Breaking java.lang.String
Jul 11, 2023
Let's abuse a bug in java.lang.String
to make some weird Strings.
We'll make "hello world" not start with "hello", and show that not all empty Strings are equal to each other.
Intro: Equality among Strings
Before we get started, we look at what it takes for two Strings to be equal in the JDK.
Why is "foo".equals("fox")
false?
Because Strings are compared character by character, and the third character of those Strings is different.
Why is "foo".equals("foo")
true?
You might think that in this case the Strings are also compared character by character.
But String literals are interned.
When the same String appears as a constant multiple times in the source code, it's not just another String with the same content.
It is the same instance of String.
And the first thing that String.equals does is if (this == anObject) { return true; }
, so it doesn't even look at the contents.
Why is "foo!".equals("foo⁉")
false?
Since JDK 9 (since JEP 254: Compact Strings), a String represents its content internally as a byte array.
"foo!" only contains simple characters, with a codepoint less than 256. The String class internally encodes such values using the latin-1 encoding, with one byte per character.
"foo⁉" contains a character (⁉) that cannot be represented using latin-1, so it encodes the whole String using UTF-16, with two bytes per character.
The String.coder
field keeps track of which of the two encodings was used.
When comparing two Strings with a different coder
, then String.equals
always returns false.
It does not even look at the contents, because if one String can be represented in latin-1, and the other one can not, then they can't be the same. Or can they?
Note: The compact strings feature can be disabled, but it's enabled by default. This blog post assumes it is enabled.
Creating a broken String
How are Strings created? How exactly does java.lang.String
choose to use latin-1 or not?
Strings can be created in multiple ways, we'll focus here on the String constructor that takes a char[]
.
It first tries to encode the characters as latin-1 using StringUTF16.compress
. If that fails, it returns null
and the constructor falls back to using UTF-16.
Here is a simplified version of how that is implemented.

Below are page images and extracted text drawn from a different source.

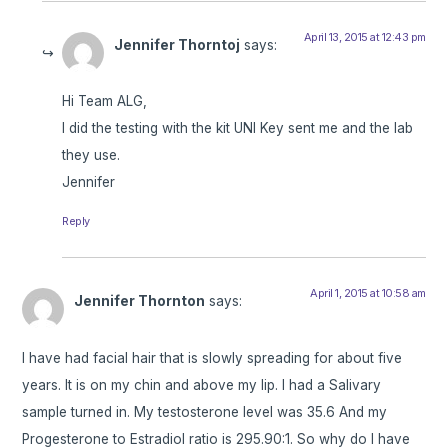
April 13, 2015 at 12:43 pm
Jennifer Thorntoj
says:
Hi Team ALG,
I did the testing with the kit UNI Key sent me and the lab
they use.
Jennifer
Reply
April 1, 2015 at 10:58 am
Jennifer Thornton
says:
I have had facial hair that is slowly spreading for about five
years. It is on my chin and above my lip. I had a Salivary
sample turned in. My testosterone level was 35.6 And my
Progesterone to Estradiol ratio is 295.90:1. So why do I have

(For readability I removed irrelevant indirections, checks and arguments from the actual implementation
here
and here)
There is the bug. This code does not always preserve the assumptions that String.equals
makes that we talked about above.
Do you see it?
The javadoc points out that "subsequent modification of the character array does not affect the newly created string".
But how about concurrent modification?
The String constructor has a race condition.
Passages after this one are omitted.